Pansy looked across the table, to where Potter was also forgoing the dessert plate, locked in what appeared to be a staring contest with Draco. "Oh." Then she straightened. "Oh! I bet they're using our trick to communicate!"
Blaise's eyes sharpened. "Now that is both very interesting and a bet I am unwilling to make."
"Severus wouldn't have taught Potter how to do that, would he? I know he was teaching him—"
"Nah. Potter barely learned anything from him. Didn't you listen to Severus' rants?"

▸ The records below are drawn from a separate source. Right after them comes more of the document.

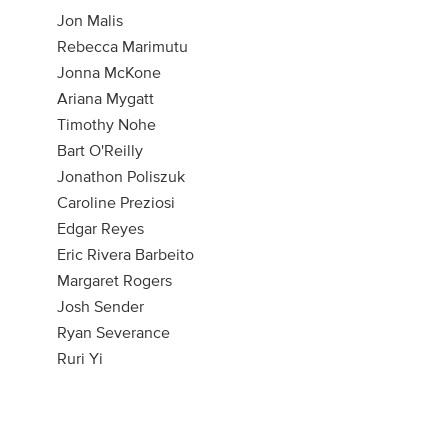
Jon Malis
Rebecca Marimutu
Jonna McKone
Ariana Mygatt
Timothy Nohe
Bart O'Reilly
Jonathon Poliszuk
Caroline Preziosi
Edgar Reyes
Eric Rivera Barbeito
Margaret Rogers
Josh Sender
Ryan Severance
Ruri Yi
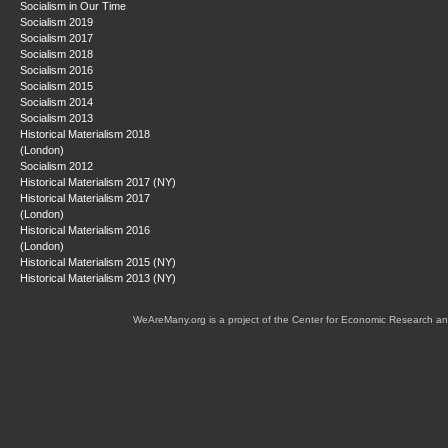
Socialism in Our Time
Socialism 2019
Socialism 2017
Socialism 2018
Socialism 2016
Socialism 2015
Socialism 2014
Socialism 2013
Historical Materialism 2018
(London)
Socialism 2012
Historical Materialism 2017 (NY)
Historical Materialism 2017
(London)
Historical Materialism 2016
(London)
Historical Materialism 2015 (NY)
Historical Materialism 2013 (NY)
WeAreMany.org is a project of the Center for Economic Research an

She snorted. "Not really. I heard rather enough ranting about Potter from Draco. It's a nice change, the quiet. You don't think — you don't think Draco taught him?" She frowned down at her plate, idly swirling her fork through a puddle of escaped custard.
"Are you kidding? Where would either of them find the patience for that? No, Pansy, love, I"m afraid this is just one more thing the bloody chosen prat can do without trying."
"Just look at them."
"I'd rather not, actually. It's ruining my appetite. Who'd have thought our Draco was such a sap?"
She elbowed him lightly. "You knew he was a sap."
"True. I just didn't know he was a sap for Potter. Though I suppose I should have guessed. Ah well. We all have our flaws."
Pansy patted her lips delicately with her napkin as she rose from the table. "Speak for yourself, darling."
McGonagall rapped her desk, drawing their attention once more to the front of the room. "So. How many of you have managed to keep your leaves in your mouths for the entire month?"
Only Draco and Potter raised their hands.
"Well, then. Let's see what your animagus forms are, shall we? I'd like the rest of you to contemplate the experience, and then write me a short essay — let's say five inches — describing your experience, and what temptation finally wore down your discipline."
Blaise turned to Pansy, laughter in his eyes, as they whispered together, "eclairs."
They were dragons. Of course they were bloody dragons. Pansy stared up at the pair of them — the glossy black Hungarian Horntail and the shiny, coppery Peruvian Vipertooth — as they flew in acrobatic loops, seemingly daring one another to go faster, higher, and then began spiraling in the air around one another, the sunlight gleaming on their scales.
"Well," Blaise said softly, staring up at them, a look of wonder in his eyes. "It's not everyday you get to see a dragon courtship ritual."
"Is that— Are they—" but of course they were. She leaned her head on Blaise's shoulder, silently shaking with laughter. Of bloody course they were. She shaded her eyes from the afternoon sun, blinking black spots from her vision, and stared up at the two winged shapes dancing across the sky.
"And we thought they were insufferable before."